Your Brain Will Stop Getting Pleasure From New Music…Eventually
When you’re a kid, the absolute worst music in the world is whatever your parents are listening to. Your dad is out in the garage listening to goddamned Foghat, and you wonder why he doesn’t want to cram that power drill right into his ear.
Then when you grow up, the absolute worst music in the world is whatever the teenagers are listening to. You’re still listening to real rock or rap, the hardcore stuff from back when music was genuine, while they’re listening to some derivative manufactured Justin Bieber bullshit. Dammit, why won’t they listen when you try to show then what real music sounds like?
If you’re reading this and are somewhere in between the “kid” and “grownup” stages, you’re probably thinking that you’d never just let your musical tastes freeze in time. You’ll keep finding new bands as they emerge, staying on the cutting edge until the day you die.
But Over Time …
As you get older, your brain becomes more and more unable to handle dopamine, which, as we’ve pointed out before, is a big factor in making us feel “the chills” when a new exciting piece of music comes on.

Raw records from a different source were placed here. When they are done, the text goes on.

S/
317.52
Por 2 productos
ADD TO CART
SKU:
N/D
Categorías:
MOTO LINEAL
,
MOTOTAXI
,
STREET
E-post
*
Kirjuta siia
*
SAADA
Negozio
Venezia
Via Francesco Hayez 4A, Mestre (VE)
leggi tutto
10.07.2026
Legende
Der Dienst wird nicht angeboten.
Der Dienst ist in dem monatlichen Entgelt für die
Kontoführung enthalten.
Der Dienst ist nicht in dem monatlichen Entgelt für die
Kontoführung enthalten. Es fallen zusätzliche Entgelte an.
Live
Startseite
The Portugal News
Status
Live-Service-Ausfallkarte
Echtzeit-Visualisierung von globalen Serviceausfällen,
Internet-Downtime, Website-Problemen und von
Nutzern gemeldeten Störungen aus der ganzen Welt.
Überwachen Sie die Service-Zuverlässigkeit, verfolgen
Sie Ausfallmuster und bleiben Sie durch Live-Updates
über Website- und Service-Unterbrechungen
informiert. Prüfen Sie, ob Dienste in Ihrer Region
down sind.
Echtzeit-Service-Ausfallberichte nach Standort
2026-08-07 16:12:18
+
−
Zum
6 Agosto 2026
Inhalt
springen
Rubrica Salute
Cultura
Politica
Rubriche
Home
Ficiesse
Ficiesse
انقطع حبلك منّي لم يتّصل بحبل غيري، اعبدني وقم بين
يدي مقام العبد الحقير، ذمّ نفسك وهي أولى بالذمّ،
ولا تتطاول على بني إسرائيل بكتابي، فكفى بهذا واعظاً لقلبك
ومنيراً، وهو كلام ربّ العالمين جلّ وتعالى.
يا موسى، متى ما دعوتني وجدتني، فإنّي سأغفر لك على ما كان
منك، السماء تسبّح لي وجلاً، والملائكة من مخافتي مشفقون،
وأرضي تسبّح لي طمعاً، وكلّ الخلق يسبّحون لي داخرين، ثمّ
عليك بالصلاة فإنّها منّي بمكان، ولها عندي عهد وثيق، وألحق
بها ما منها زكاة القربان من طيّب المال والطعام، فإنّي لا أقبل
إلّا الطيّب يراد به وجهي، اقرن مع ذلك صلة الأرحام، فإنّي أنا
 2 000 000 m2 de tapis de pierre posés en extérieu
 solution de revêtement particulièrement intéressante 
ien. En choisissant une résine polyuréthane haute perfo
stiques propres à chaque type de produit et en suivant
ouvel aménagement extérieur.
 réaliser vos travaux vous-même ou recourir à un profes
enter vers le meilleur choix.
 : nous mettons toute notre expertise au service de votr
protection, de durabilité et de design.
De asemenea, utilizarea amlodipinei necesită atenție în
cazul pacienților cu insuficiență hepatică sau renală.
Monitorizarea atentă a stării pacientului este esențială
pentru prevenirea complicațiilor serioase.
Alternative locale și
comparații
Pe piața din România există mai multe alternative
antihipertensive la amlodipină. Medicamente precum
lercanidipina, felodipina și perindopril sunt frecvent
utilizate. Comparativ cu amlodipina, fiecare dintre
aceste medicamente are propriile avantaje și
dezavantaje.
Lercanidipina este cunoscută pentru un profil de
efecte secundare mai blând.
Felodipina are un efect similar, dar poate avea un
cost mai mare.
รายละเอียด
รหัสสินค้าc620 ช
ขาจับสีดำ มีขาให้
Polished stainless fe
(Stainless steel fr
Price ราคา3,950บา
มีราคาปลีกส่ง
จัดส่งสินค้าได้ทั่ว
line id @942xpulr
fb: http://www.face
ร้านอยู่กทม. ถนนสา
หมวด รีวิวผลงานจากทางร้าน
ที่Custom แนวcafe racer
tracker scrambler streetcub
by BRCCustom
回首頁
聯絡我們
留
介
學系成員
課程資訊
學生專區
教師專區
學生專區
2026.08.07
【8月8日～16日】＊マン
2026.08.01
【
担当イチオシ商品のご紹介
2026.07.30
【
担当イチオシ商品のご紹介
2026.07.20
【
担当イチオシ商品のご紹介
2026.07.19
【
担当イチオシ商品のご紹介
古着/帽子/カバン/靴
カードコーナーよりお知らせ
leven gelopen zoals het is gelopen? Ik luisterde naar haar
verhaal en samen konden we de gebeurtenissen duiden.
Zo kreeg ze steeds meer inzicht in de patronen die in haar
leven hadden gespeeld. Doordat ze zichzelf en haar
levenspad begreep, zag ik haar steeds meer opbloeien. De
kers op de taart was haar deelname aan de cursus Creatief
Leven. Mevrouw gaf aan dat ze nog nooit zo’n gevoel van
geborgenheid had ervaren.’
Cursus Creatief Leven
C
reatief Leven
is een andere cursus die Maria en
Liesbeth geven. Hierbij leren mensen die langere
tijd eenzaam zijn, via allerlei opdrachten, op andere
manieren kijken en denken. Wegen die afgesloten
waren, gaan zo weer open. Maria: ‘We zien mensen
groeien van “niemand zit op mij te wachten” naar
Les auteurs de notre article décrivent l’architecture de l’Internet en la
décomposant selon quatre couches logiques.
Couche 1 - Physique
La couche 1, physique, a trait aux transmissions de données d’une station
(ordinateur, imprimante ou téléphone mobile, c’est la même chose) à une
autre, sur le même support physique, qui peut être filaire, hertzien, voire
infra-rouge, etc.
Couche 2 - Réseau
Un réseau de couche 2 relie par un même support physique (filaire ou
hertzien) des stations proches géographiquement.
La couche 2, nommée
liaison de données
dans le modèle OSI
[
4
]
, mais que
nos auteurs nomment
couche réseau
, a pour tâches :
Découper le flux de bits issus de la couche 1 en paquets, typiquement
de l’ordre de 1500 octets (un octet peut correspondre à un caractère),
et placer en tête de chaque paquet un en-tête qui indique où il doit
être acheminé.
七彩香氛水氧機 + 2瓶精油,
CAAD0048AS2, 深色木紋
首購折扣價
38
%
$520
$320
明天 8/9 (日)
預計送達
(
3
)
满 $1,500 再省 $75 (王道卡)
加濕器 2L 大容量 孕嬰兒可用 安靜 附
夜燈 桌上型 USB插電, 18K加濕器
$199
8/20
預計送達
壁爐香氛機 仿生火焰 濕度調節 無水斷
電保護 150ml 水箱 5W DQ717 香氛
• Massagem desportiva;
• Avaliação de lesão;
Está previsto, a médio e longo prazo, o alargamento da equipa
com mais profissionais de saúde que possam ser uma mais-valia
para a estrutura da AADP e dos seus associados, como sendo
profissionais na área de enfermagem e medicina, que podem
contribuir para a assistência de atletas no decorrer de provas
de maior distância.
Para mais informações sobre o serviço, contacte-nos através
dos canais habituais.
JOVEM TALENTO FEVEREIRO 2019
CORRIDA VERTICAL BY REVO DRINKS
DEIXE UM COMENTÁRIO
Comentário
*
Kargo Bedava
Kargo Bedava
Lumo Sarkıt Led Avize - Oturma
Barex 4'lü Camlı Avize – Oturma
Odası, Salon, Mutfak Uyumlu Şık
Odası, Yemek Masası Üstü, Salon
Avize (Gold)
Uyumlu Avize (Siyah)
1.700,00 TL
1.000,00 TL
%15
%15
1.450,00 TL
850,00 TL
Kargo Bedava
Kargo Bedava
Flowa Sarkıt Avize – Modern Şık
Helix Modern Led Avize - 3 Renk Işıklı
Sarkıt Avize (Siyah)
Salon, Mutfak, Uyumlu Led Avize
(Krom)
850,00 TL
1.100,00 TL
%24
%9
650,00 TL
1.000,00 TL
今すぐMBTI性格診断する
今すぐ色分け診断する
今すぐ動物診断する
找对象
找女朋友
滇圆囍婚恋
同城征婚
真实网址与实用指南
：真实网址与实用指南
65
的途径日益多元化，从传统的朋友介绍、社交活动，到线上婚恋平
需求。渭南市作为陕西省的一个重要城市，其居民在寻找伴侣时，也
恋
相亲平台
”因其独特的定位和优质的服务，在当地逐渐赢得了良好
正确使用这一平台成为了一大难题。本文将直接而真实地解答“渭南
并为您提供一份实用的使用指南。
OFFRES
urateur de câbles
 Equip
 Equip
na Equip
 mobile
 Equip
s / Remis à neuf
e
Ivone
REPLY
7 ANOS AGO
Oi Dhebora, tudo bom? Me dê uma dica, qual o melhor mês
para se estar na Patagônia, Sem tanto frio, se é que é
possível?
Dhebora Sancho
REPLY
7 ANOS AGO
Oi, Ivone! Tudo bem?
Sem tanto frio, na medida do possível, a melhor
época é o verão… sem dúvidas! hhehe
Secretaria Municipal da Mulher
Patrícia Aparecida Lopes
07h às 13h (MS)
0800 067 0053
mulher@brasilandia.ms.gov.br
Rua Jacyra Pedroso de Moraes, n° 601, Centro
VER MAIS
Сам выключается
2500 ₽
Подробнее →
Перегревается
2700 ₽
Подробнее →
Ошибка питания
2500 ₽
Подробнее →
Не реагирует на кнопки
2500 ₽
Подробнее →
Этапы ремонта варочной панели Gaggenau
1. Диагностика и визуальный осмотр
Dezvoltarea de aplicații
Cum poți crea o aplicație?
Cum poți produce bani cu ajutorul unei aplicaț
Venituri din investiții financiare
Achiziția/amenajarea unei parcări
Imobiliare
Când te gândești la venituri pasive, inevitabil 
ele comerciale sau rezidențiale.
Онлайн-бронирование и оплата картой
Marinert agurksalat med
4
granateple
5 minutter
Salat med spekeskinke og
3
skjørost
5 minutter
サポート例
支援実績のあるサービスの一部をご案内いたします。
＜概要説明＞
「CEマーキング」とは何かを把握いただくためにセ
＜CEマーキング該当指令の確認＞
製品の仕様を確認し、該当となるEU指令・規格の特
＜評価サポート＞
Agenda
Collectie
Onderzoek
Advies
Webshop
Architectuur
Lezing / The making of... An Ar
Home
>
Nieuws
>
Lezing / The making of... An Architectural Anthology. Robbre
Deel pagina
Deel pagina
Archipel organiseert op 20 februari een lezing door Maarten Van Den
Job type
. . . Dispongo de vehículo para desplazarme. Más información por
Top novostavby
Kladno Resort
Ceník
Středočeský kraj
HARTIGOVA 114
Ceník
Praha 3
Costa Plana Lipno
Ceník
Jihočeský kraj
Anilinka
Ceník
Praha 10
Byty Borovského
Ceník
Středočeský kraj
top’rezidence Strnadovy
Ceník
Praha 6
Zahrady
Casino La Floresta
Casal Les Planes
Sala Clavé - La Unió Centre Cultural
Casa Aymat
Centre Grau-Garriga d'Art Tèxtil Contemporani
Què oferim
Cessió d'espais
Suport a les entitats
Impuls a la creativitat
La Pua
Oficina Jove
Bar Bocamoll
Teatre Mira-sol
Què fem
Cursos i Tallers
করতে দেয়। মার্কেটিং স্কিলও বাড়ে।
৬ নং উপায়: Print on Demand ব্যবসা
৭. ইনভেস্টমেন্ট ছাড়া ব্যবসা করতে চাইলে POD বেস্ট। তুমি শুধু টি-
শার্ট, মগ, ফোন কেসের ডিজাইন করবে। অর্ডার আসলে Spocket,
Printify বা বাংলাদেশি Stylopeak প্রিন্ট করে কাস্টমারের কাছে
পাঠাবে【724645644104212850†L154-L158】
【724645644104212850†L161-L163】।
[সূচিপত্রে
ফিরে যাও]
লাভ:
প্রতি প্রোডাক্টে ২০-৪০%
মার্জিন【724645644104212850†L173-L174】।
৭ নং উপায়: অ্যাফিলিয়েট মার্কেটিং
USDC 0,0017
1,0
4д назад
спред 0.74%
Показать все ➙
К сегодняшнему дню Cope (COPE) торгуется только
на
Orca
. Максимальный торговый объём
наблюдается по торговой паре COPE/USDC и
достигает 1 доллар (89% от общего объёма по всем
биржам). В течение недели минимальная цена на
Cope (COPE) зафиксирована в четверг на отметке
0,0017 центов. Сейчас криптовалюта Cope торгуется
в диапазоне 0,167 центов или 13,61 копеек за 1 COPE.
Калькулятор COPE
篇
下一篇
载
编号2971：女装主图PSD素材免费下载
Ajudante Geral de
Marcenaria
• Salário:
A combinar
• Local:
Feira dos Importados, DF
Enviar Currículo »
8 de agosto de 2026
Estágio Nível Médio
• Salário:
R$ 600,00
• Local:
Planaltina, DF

Because nothing you hear will have that same effect on you as the fresh exciting sounds of your youth, it will become harder and harder to get fired up about new music. Your musical taste will therefore stagnate, regardless of how on top of the trends you were at 17. If you want to know what new music will sound like when you’re 50, go spend an hour watching TV shows intended for toddlers. See how long you can tolerate it.
So, you’ll get older and settle down and, inevitably, the ubiquitous Rumours album by Fleetwood Mac will mysteriously appear in your collection, like a Gideon Bible in a hotel. Just accept it.